I accidentally imported some files into Splunk and the default line-breaking didn't work correctly. Now I want to repeat the import using a fixed props.conf and transforms.conf.
But I know that Splunk won't re-index files that it's already seen (meaning unchanged CRCs). How can I get Splunk to re-import these files?
If it's a one time re-import, I recommend you use first delete the old source with the search command:
source=/full/path/to/file | delete
(remembering that the "delete" capability is not granted to any role including
admin by default) and then use the
oneshot input at the command line, or it's equivalent in the Manager>Data Input>Files and Directories,option "Index a file on the Splunk server". The cli is:
./splunk add oneshot /full/path/to/file -sourcetype mysourcetype -index myindex -host myhostparam
The parameters other than the full path to the file (not a relative path) are optional. This is preferable to setting
<SOURCE> for a one-time reload, since you don't need to then set it back if you don't want that enabled.
dude that's a genius idea! The only other way I knew to handle this case was with SPLUNK CLEAN and a test index, but your approach sounds much easier. thanks!
You should use a test index for new data sources anyway, because
delete is dangerous and overuse of it will hurt search performance. You can still use
oneshot with a test index though, and it makes the testing cycle easier. Using
oneshot is really for fixing mistakes.
What do you do if you want to add many files at once? I need the source field to end up being /full/path/to/file/x.log. I have about 3,000 I need to do this way. I cannot stop the indexer just to clean my test index. I'm currently very frustrated by this functionality. I'm just trying to index data gain that will have an updated source field.

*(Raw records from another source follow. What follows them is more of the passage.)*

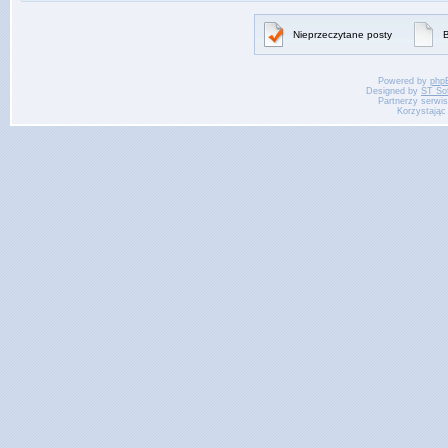
Nieprzeczytane posty
B
Powered by
php
Designed by
ST So
Partnerzy serwi
Korzystając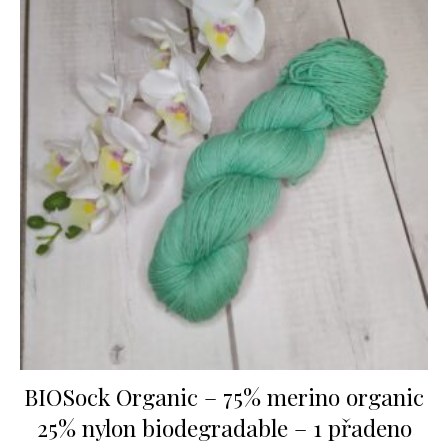
BIOSock Organic – 75% merino organic
25% nylon biodegradable – 1 přadeno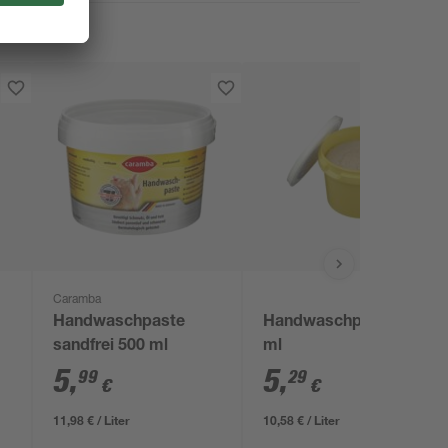
Caramba
Handwaschpaste
Handwaschpaste 500
sandfrei 500 ml
ml
5
,
5
,
99
29
€
€
11,98 € / Liter
10,58 € / Liter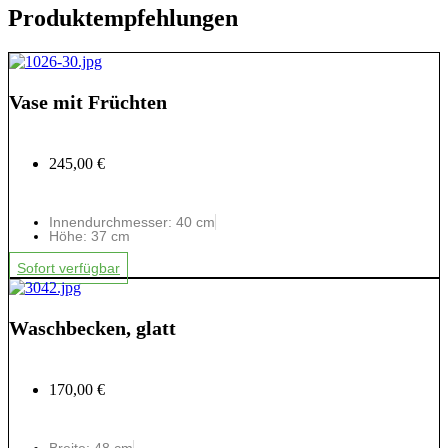
Produktempfehlungen
Vase mit Früchten
245,00 €
Innendurchmesser: 40 cm
Höhe: 37 cm
Sofort verfügbar
Waschbecken, glatt
170,00 €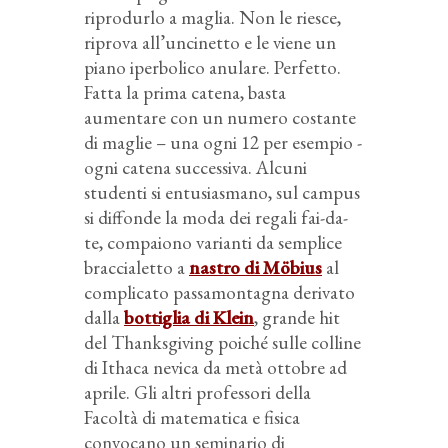
riprodurlo a maglia. Non le riesce,
riprova all’uncinetto e le viene un
piano iperbolico anulare. Perfetto.
Fatta la prima catena, basta
aumentare con un numero costante
di maglie – una ogni 12 per esempio -
ogni catena successiva. Alcuni
studenti si entusiasmano, sul campus
si diffonde la moda dei regali fai-da-
te, compaiono varianti da semplice
braccialetto a
nastro di Möbius
al
complicato passamontagna derivato
dalla
bottiglia di Klein
, grande hit
del Thanksgiving poiché sulle colline
di Ithaca nevica da metà ottobre ad
aprile. Gli altri professori della
Facoltà di matematica e fisica
convocano un seminario di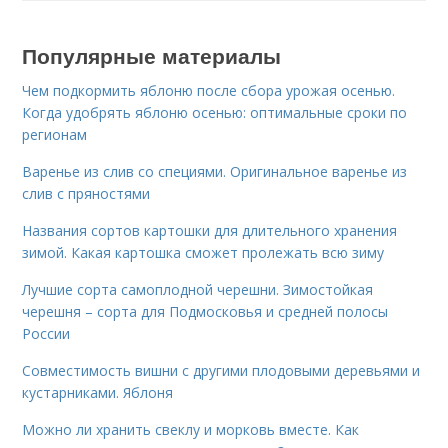
Популярные материалы
Чем подкормить яблоню после сбора урожая осенью.
Когда удобрять яблоню осенью: оптимальные сроки по
регионам
Варенье из слив со специями. Оригинальное варенье из
слив с пряностями
Названия сортов картошки для длительного хранения
зимой. Какая картошка сможет пролежать всю зиму
Лучшие сорта самоплодной черешни. Зимостойкая
черешня – сорта для Подмосковья и средней полосы
России
Совместимость вишни с другими плодовыми деревьями и
кустарниками. Яблоня
Можно ли хранить свеклу и морковь вместе. Как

This is not an "answer" exactly, but more of a helpful technique that I've found that may be useful as a way of avoiding the situation where reindexing is necessary. I'm guessing that others that stumble across this question may find this helpful to them as well.
Splunk provides a command line tool to let you test your log file configuration (specifically the sourcetype association) without actually indexing anything.
splunk test sourcetype /path/to/my/file.log
This command will dump the props settings that have been associated based on source and sourcetype properties. This helps you know what settings splunk would use if/when the specified file is indexed. I've found this useful for testing source pattern matching rules, and verifying that all the props settings are setup correctly.
It's also possible to make a config change and then re-run the tool to see if your change had the desired effect without restarting splunk. I've saved many many hours by using this tool instead of waiting for splunk to restart, re-index, and then search, just to find out I had a silly configuration typo.
Hope this approach helps others to avoid re-indexing by becoming more proactive in confirming
The 'test' and 'train' commands have been deprecated.
Type "help [object|topic]" to view help on a specific object or topic.